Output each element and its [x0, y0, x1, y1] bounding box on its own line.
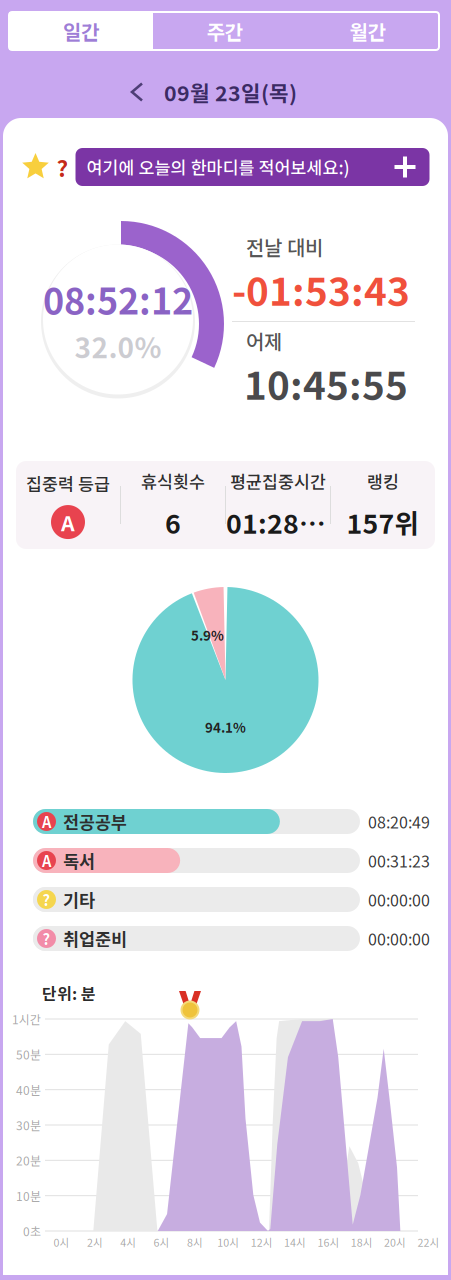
staticText: 01:28:42: [226, 503, 330, 541]
staticText: A: [42, 811, 51, 832]
staticText: 8시: [187, 1234, 203, 1250]
staticText: 0시: [54, 1234, 70, 1250]
staticText: 20시: [384, 1234, 406, 1250]
staticText: 5.9%: [191, 625, 224, 645]
staticText: 4시: [120, 1234, 136, 1250]
staticText: 16시: [317, 1234, 339, 1250]
staticText: 기타: [63, 887, 95, 912]
staticText: 어제: [246, 326, 282, 355]
button[interactable]: 여기에 오늘의 한마디를 적어보세요:): [76, 148, 430, 186]
staticText: 주간: [206, 16, 242, 46]
staticText: 32.0%: [74, 326, 162, 366]
staticText: 독서: [63, 848, 95, 873]
staticText: 0초: [23, 1222, 41, 1240]
staticText: 50분: [16, 1046, 41, 1063]
staticText: A: [42, 850, 51, 871]
staticText: ?: [56, 151, 68, 183]
staticText: 08:20:49: [368, 810, 430, 833]
staticText: 10시: [217, 1234, 239, 1250]
staticText: 08:52:12: [43, 273, 193, 325]
button[interactable]: ?: [40, 887, 424, 912]
staticText: A: [61, 507, 75, 538]
staticText: 157위: [346, 503, 420, 541]
staticText: 40분: [16, 1081, 41, 1098]
staticText: 94.1%: [205, 717, 246, 737]
staticText: 14시: [284, 1234, 306, 1250]
staticText: 09월 23일(목): [164, 77, 297, 108]
staticText: 2시: [87, 1234, 103, 1250]
staticText: 집중력 등급: [26, 471, 110, 496]
staticText: 평균집중시간: [230, 469, 326, 494]
staticText: 월간: [350, 16, 386, 46]
staticText: 6시: [154, 1234, 170, 1250]
staticText: 00:00:00: [368, 888, 430, 911]
staticText: 단위: 분: [42, 981, 96, 1005]
staticText: -01:53:43: [232, 261, 410, 317]
staticText: 취업준비: [63, 926, 127, 951]
staticText: 여기에 오늘의 한마디를 적어보세요:): [86, 154, 350, 180]
staticText: 00:00:00: [368, 927, 430, 950]
staticText: 전공공부: [63, 809, 127, 834]
staticText: 12시: [251, 1234, 273, 1250]
staticText: 18시: [351, 1234, 373, 1250]
button[interactable]: A: [40, 848, 424, 873]
staticText: 10분: [16, 1187, 41, 1204]
staticText: 00:31:23: [368, 849, 430, 872]
staticText: ?: [42, 889, 50, 910]
button[interactable]: 월간: [296, 12, 439, 50]
staticText: 20분: [16, 1152, 41, 1169]
button[interactable]: Previous day: [125, 76, 149, 108]
staticText: 6: [165, 503, 181, 541]
staticText: 전날 대비: [246, 232, 323, 261]
staticText: 10:45:55: [244, 355, 408, 411]
staticText: 1시간: [12, 1010, 41, 1028]
button[interactable]: 일간: [9, 12, 153, 50]
staticText: 30분: [16, 1116, 41, 1134]
staticText: 일간: [63, 16, 99, 46]
staticText: 휴식횟수: [141, 469, 205, 494]
button[interactable]: ?: [40, 926, 424, 951]
button[interactable]: A: [40, 809, 424, 834]
staticText: 랭킹: [367, 469, 399, 494]
staticText: ?: [42, 928, 50, 949]
staticText: 22시: [418, 1234, 440, 1250]
button[interactable]: 주간: [153, 12, 296, 50]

___

Exercise details: Say how many lines in the listing above include the word "적어보세요". Nothing but the number is needed.

The answer: 2